ルイージ&N響の第九に興奮!
2024年12月23日、サントリーホールで、NHK交響楽団第9特別演奏会を聴いた。
第九の始まる前に、中田恵子のオルガンで、バッハのトッカータとフーガ ヘ長調が演奏された。第九の前にオルガン演奏がなされることが増えているが、鍵盤楽器にあまり関心のない私としては、「第九だけでいいのになあ」といつも思っている。
第九の指揮はファビオ・ルイージ。今年は、アンジェリコ指揮の読響、ワタナベ指揮の東フィルとも、私は不満を覚えたのだったが、ルイージ&N響は圧倒的名演だった。感動した! 興奮した! さすがというべきだろう。
ルイージらしいというか、シャープで力感にあふれた演奏。かなりの快速だが、オーケストラがしっかりと鳴って、一つ一つの音に生命力があるので、心の中にグイッと入り込む。すべての音が完璧にコントロールされているのを感じる。構成感もがっしりしており、推進力もすさまじい。小細工は一切ない。あまりに理にかなっており、しかもベートーヴェンの心の奥をえぐって聴かせてくれる。
第1楽章はまさに深い苦悩の奥を覗き見た雰囲気がある。最後の部分も圧倒的な盛り上がりを聴かせてくれた。第2楽章は躍動する。躍動するが、音が濁らない。第3楽章も天上を上昇していく雰囲気。清澄にして美しい。第4楽章のレチタティーヴォの部分も、まさに楽器同士が対話をしているかのよう。
バス・バリトンのトマス・トマソンの独唱は少し個性的だった。ちょっと酔っ払ったような雰囲気を感じたが。これでよかったのだろうか。これまで実演や音楽ソフトでこの人の生真面目な歌唱を聴いてきたが、少し雰囲気が違った。テノールのステュアート・スケルトンはワグネリアンらしい張りのある声。みごと! ソプラノのヘンリエッテ・ボンデ・ハンセンとメゾ・ソプラノの藤村実穂子も素晴らしかった。合唱やオーケストラに埋もれることなく、ビンビンと響く。冨平恭平合唱指揮による新国立劇場合唱団も今回はバランスが取れ、声もしっかり出ている。
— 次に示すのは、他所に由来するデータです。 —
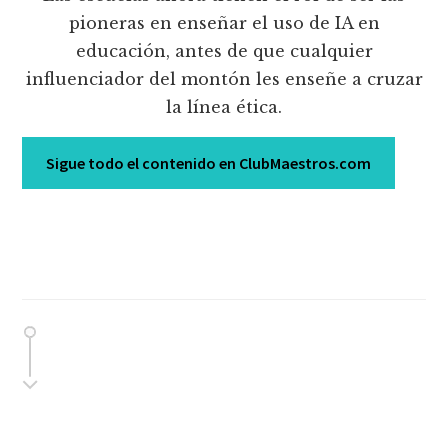
pioneras en enseñar el uso de IA en
educación, antes de que cualquier
influenciador del montón les enseñe a cruzar
la línea ética.
Sigue todo el contenido en ClubMaestros.com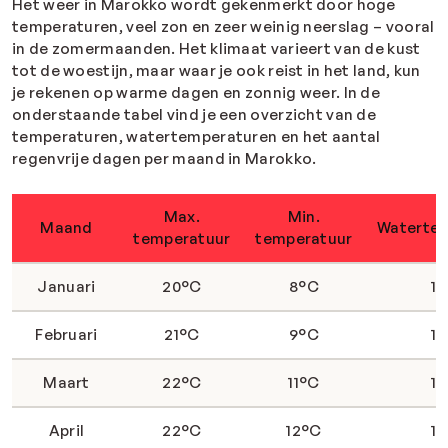
Het weer in Marokko wordt gekenmerkt door hoge
temperaturen, veel zon en zeer weinig neerslag – vooral
in de zomermaanden. Het klimaat varieert van de kust
tot de woestijn, maar waar je ook reist in het land, kun
je rekenen op warme dagen en zonnig weer. In de
onderstaande tabel vind je een overzicht van de
temperaturen, watertemperaturen en het aantal
regenvrije dagen per maand in Marokko.
Max.
Min.
Maand
Waterte
temperatuur
temperatuur
Januari
20°C
8°C
1
Februari
21°C
9°C
1
Maart
22°C
11°C
1
April
22°C
12°C
1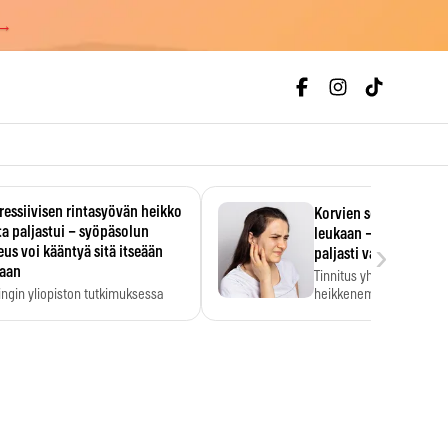
 →
essiivisen rintasyövän heikko
Korvien soiminen voi 
a paljastui – syöpäsolun
leukaan – 47 349 ihmi
›
us voi kääntyä sitä itseään
paljasti vahvan yhtey
taan
Tinnitus yhdistetään ku
ingin yliopiston tutkimuksessa
heikkenemiseen. Meta-a
aktiivisen rintasyövän kasvu
kertoo, että myös…
stui.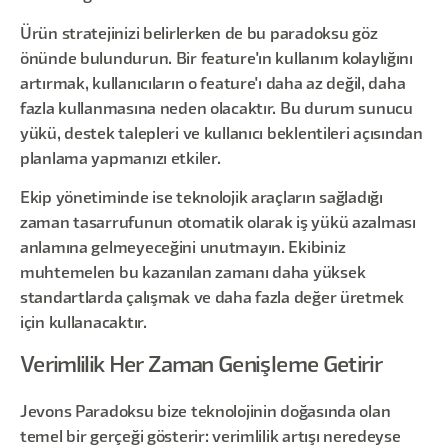
Ürün stratejinizi belirlerken de bu paradoksu göz
önünde bulundurun. Bir feature'ın kullanım kolaylığını
artırmak, kullanıcıların o feature'ı daha az değil, daha
fazla kullanmasına neden olacaktır. Bu durum sunucu
yükü, destek talepleri ve kullanıcı beklentileri açısından
planlama yapmanızı etkiler.
Ekip yönetiminde ise teknolojik araçların sağladığı
zaman tasarrufunun otomatik olarak iş yükü azalması
anlamına gelmeyeceğini unutmayın. Ekibiniz
muhtemelen bu kazanılan zamanı daha yüksek
standartlarda çalışmak ve daha fazla değer üretmek
için kullanacaktır.
Verimlilik Her Zaman Genişleme Getirir
Jevons Paradoksu bize teknolojinin doğasında olan
temel bir gerçeği gösterir: verimlilik artışı neredeyse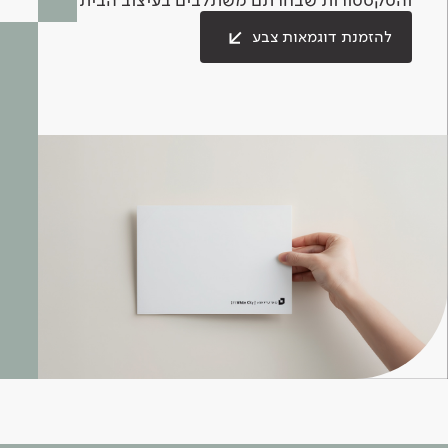
להזמנת דוגמאות צבע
いやいや、歌手陣も素晴らしいが、第4楽章でもオーケストラが圧倒的! 私は、この第九という曲、第3楽章まで音楽として完璧! そこで真面目な音楽はひとまず終わって、その後、反省会が開かれ、どんちゃん騒ぎの宴会になるのが第4楽章だと思っている。今回もその通りだと思ったのだが、ルイージの指揮では、第4楽章もそれ以前と同じようにすさまじい集中力で鳴り続ける。凄い! 折り目正しく熱狂する宴会になった!
最後まで興奮した。今年も第九に心から感動できた。